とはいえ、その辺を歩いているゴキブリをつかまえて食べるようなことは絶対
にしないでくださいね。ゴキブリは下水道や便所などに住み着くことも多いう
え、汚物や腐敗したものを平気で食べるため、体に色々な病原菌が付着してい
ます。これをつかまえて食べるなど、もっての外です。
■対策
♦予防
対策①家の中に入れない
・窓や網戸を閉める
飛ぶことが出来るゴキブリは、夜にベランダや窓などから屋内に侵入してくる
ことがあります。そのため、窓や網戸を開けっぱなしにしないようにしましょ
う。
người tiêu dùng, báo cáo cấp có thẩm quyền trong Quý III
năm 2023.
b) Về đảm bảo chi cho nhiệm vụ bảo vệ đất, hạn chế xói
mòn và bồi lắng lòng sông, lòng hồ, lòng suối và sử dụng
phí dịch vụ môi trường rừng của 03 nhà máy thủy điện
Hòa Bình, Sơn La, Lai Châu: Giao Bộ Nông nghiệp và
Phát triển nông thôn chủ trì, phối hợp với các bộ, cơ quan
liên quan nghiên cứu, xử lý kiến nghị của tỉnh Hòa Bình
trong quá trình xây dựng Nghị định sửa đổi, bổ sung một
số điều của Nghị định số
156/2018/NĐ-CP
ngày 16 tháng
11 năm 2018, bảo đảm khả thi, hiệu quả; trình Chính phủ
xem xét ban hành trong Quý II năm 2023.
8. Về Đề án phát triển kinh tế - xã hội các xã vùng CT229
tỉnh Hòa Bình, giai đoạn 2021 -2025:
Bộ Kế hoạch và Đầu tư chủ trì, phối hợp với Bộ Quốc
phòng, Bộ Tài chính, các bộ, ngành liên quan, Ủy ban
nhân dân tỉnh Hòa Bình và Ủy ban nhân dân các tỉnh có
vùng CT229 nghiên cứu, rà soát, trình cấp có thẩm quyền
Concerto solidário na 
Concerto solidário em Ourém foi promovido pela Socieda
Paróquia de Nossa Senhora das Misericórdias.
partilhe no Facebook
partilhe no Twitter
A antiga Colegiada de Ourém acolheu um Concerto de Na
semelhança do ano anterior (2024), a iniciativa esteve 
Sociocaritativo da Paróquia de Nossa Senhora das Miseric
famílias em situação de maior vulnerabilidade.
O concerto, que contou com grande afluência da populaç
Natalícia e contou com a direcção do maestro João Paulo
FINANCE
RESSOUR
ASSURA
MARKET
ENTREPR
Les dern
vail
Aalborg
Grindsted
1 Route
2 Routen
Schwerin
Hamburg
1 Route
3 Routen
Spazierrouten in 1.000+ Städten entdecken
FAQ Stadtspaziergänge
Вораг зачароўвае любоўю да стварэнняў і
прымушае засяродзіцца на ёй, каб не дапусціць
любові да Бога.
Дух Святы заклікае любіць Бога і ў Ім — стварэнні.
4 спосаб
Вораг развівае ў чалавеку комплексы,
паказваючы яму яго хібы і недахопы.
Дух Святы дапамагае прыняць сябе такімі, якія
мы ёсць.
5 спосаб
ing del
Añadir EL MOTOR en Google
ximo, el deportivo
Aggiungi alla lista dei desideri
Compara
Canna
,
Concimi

◆ ◆ ◆ ◆ ◆

Work to be completed → The expected output is the complete data, repeated exactly.

Result of this exercise →
とはいえ、その辺を歩いているゴキブリをつかまえて食べるようなことは絶対
にしないでくださいね。ゴキブリは下水道や便所などに住み着くことも多いう
え、汚物や腐敗したものを平気で食べるため、体に色々な病原菌が付着してい
ます。これをつかまえて食べるなど、もっての外です。
■対策
♦予防
対策①家の中に入れない
・窓や網戸を閉める
飛ぶことが出来るゴキブリは、夜にベランダや窓などから屋内に侵入してくる
ことがあります。そのため、窓や網戸を開けっぱなしにしないようにしましょ
う。
người tiêu dùng, báo cáo cấp có thẩm quyền trong Quý III
năm 2023.
b) Về đảm bảo chi cho nhiệm vụ bảo vệ đất, hạn chế xói
mòn và bồi lắng lòng sông, lòng hồ, lòng suối và sử dụng
phí dịch vụ môi trường rừng của 03 nhà máy thủy điện
Hòa Bình, Sơn La, Lai Châu: Giao Bộ Nông nghiệp và
Phát triển nông thôn chủ trì, phối hợp với các bộ, cơ quan
liên quan nghiên cứu, xử lý kiến nghị của tỉnh Hòa Bình
trong quá trình xây dựng Nghị định sửa đổi, bổ sung một
số điều của Nghị định số
156/2018/NĐ-CP
ngày 16 tháng
11 năm 2018, bảo đảm khả thi, hiệu quả; trình Chính phủ
xem xét ban hành trong Quý II năm 2023.
8. Về Đề án phát triển kinh tế - xã hội các xã vùng CT229
tỉnh Hòa Bình, giai đoạn 2021 -2025:
Bộ Kế hoạch và Đầu tư chủ trì, phối hợp với Bộ Quốc
phòng, Bộ Tài chính, các bộ, ngành liên quan, Ủy ban
nhân dân tỉnh Hòa Bình và Ủy ban nhân dân các tỉnh có
vùng CT229 nghiên cứu, rà soát, trình cấp có thẩm quyền
Concerto solidário na 
Concerto solidário em Ourém foi promovido pela Socieda
Paróquia de Nossa Senhora das Misericórdias.
partilhe no Facebook
partilhe no Twitter
A antiga Colegiada de Ourém acolheu um Concerto de Na
semelhança do ano anterior (2024), a iniciativa esteve 
Sociocaritativo da Paróquia de Nossa Senhora das Miseric
famílias em situação de maior vulnerabilidade.
O concerto, que contou com grande afluência da populaç
Natalícia e contou com a direcção do maestro João Paulo
FINANCE
RESSOUR
ASSURA
MARKET
ENTREPR
Les dern
vail
Aalborg
Grindsted
1 Route
2 Routen
Schwerin
Hamburg
1 Route
3 Routen
Spazierrouten in 1.000+ Städten entdecken
FAQ Stadtspaziergänge
Вораг зачароўвае любоўю да стварэнняў і
прымушае засяродзіцца на ёй, каб не дапусціць
любові да Бога.
Дух Святы заклікае любіць Бога і ў Ім — стварэнні.
4 спосаб
Вораг развівае ў чалавеку комплексы,
паказваючы яму яго хібы і недахопы.
Дух Святы дапамагае прыняць сябе такімі, якія
мы ёсць.
5 спосаб
ing del
Añadir EL MOTOR en Google
ximo, el deportivo
Aggiungi alla lista dei desideri
Compara
Canna
,
Concimi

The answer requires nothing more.